## TASK TO COMPLETE
Hunt through the lines below for the string "Android" and copy each one that has it.

══════

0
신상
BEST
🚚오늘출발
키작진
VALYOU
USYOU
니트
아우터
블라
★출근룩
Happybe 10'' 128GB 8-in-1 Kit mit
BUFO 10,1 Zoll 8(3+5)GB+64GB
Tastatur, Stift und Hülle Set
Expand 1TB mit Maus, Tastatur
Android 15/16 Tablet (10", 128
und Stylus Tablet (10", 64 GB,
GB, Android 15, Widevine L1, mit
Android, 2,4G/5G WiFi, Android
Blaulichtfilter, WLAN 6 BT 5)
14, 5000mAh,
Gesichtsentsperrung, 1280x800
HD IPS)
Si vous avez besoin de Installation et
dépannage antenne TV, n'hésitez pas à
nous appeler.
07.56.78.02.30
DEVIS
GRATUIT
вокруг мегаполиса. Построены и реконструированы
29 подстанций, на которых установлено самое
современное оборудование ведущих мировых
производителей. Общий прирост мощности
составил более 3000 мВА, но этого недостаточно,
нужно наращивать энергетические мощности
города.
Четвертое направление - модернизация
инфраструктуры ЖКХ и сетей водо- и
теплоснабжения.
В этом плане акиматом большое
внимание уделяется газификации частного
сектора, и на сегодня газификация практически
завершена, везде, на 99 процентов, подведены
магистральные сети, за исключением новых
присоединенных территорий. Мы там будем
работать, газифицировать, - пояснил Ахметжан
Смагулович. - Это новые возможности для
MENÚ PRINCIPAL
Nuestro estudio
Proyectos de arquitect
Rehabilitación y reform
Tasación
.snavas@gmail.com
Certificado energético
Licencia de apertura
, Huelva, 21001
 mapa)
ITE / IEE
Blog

══════

## ANSWER TO THE PROBLEM
Android 15/16 Tablet (10", 128
GB, Android 15, Widevine L1, mit
Android, 2,4G/5G WiFi, Android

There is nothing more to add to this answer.